Uçuşan elbisesinin içinde dönüp duran Gönül’ün susmaya niyeti yoktu;

“ Aman! El bir alem zaten! Ne derlerse desinler. Giyeceğin elbiseyi bile el aleme göre mi alacaksın?  Kendine haksızlık etme. İlerlemiş yaşına rağmen çok güzel bir kadınsın. İçinden ne yapmak geliyorsa onu yapmalısın.” dedi.

Yaşlı kadın aynadaki aksine bakakaldı. Üstündeki o sıkıcı döpiyesi gerçekten de giymek istemiyordu. Hem “Almasan da mala bak” dememiş miydi eskiler? Çiçekli elbiselerden birini en azından deneyebilirdi. Gönül’ün giydiği elbisenin aynısını alıp, kabinde üstüne geçirdi. Dışarı çıkıp aynada kendini inceledi. Daha mı genç görünüyordu ne? Bedenine oturmuştu elbise. Pek de güzeldi çiçekleri. Cıvıl cıvıl neşeli elbisenin havası ruhunu sarınca yüzüne bir gülümseme oturmuştu. Bir süre sonra giyinme kabinlerinin olduğu bölüme gelen satış sorumlusu, döpiyes yerine çiçekli elbise giyen kadına yaklaştı;

“Bu elbise size çok yakışmış hanımefendi.

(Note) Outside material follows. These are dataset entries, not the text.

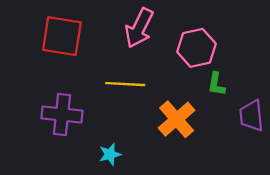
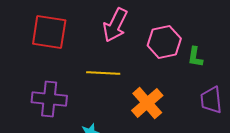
green L-shape: (216, 84) -> (195, 57), moved

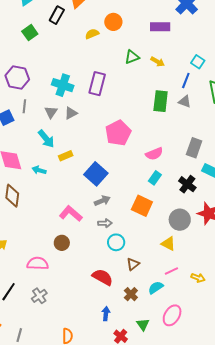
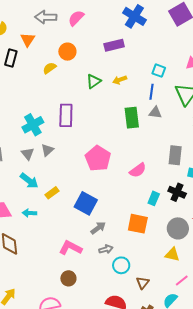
yellow arrow: (158, 62) -> (120, 80), turned 144
cyan cross: (63, 85) -> (33, 125), turned -35
cyan rectangle: (155, 178) -> (154, 198), moved

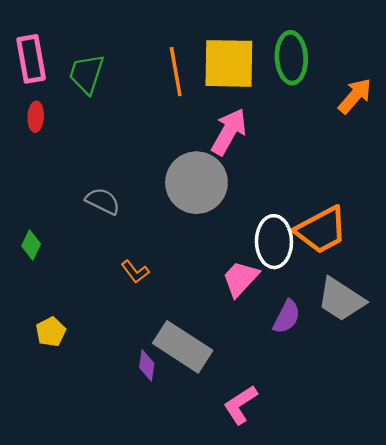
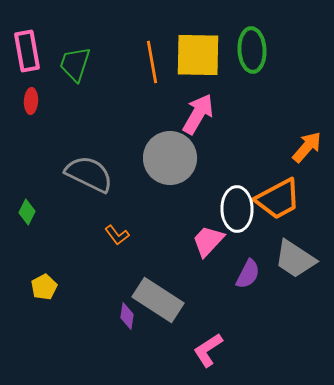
orange arrow: (355, 96) -> (307, 147), moved
gray semicircle: (103, 201) -> (89, 174), size x1.6

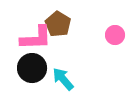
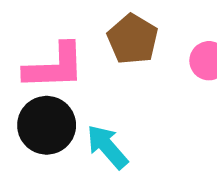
brown pentagon: (58, 24) -> (133, 39), moved

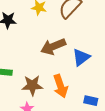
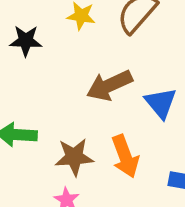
blue triangle: (81, 57) -> (161, 103), turned -30

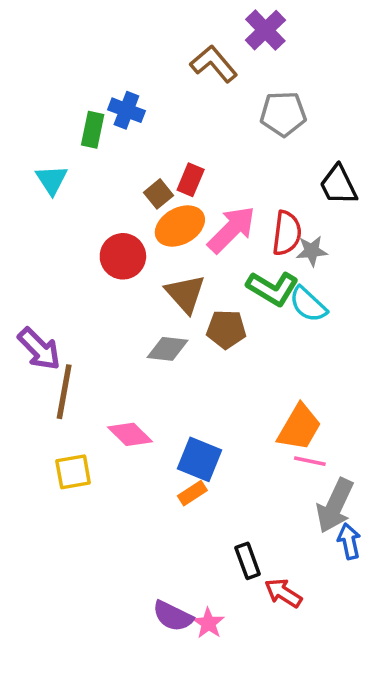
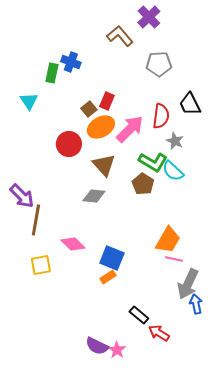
red semicircle: (287, 233) -> (161, 116), moved
gray star: (312, 251) -> (175, 141), turned 30
brown pentagon: (226, 329) -> (143, 184), moved, turned 30
black rectangle: (248, 561) -> (139, 315), turned -30

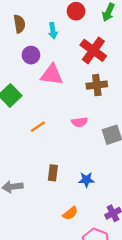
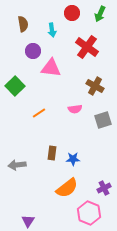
brown cross: (97, 85) -> (95, 86), moved, turned 36
blue star: (86, 180) -> (73, 159), moved
orange semicircle: (70, 213) -> (67, 188), size x1.6

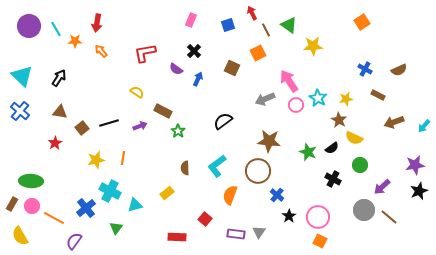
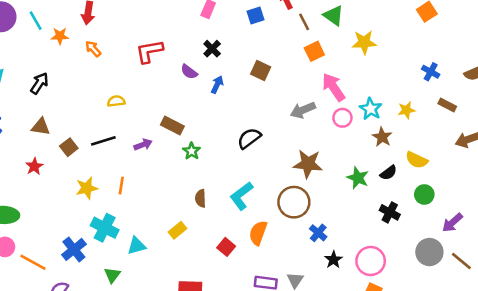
orange square: (258, 53) -> (314, 51), moved
yellow semicircle: (137, 92) -> (116, 101), moved, turned -40
brown star: (339, 120) -> (382, 137), moved
red square: (205, 219) -> (226, 247), moved

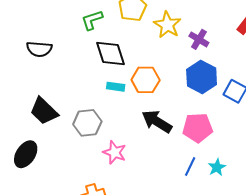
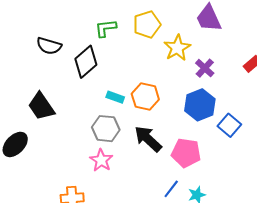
black diamond: (110, 53) -> (86, 62), moved, turned 56
gray hexagon: (87, 123) -> (106, 129), moved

Kesinlikle bunu almalısınız.” deyince.

Yaşlı kadın;

“Gönül de aynı fikirde.” dedi.

Elbisesini üstünden çıkartmak istemedi. Ödemesini yapmak için kasaya giderken gülümseyerek aynada kendine tekrar baktı. Elini sol yanına götürdü. Gönlünün sesini dinlediği için memnundu. Aynanın karşısında dönüp, eteklerini savurarak çiçekli elbisesinin tadını çıkarttı.